著者の訳書である「ベスト・エヴィデンス」(彩流社)と重複する内容も多く、
ベスト・エヴィデンスの内容を犯人グループの視点で事件を追うとこのようになる、
といった見方もできる。
あえて本書の中で主犯の氏名は明かされていないが、本書に書かれた主犯の
経歴を元に突き止めることは容易なので、本書を読んだ人は是非探してみてほしい。
日本ともかかわりの深い人物である。
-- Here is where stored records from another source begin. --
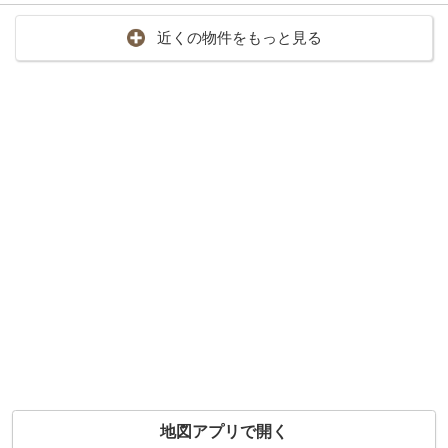
近くの物件をもっと見る
地図アプリで開く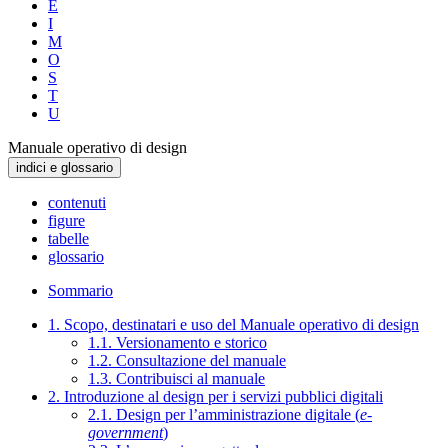
E
I
M
O
S
T
U
Manuale operativo di design
indici e glossario
contenuti
figure
tabelle
glossario
Sommario
1. Scopo, destinatari e uso del Manuale operativo di design
1.1. Versionamento e storico
1.2. Consultazione del manuale
1.3. Contribuisci al manuale
2. Introduzione al design per i servizi pubblici digitali
2.1. Design per l’amministrazione digitale (
e-
government
)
従来の暗殺研究においては全く「容疑者」に
挙がっていない人物なので、少々驚かされる。
本書の残念な点は、死者からのメッセージという視点で記述されているため
その主張の妥当性を確認するのが困難であること。
検証するよりも信じるか信じないかといった観点になってしまう。
しかし、すべてが死者からのメッセージというわけではなく、
土田氏の暗殺研究の成果も盛り込まれているため、資料的価値はある。
例えば、「パレードルートの変更の謎」があっさりと明かされているのには感心した。
万人に薦められる本ではないが、ケネディ暗殺に興味があるのなら、
得るものがあるのではないかと思う。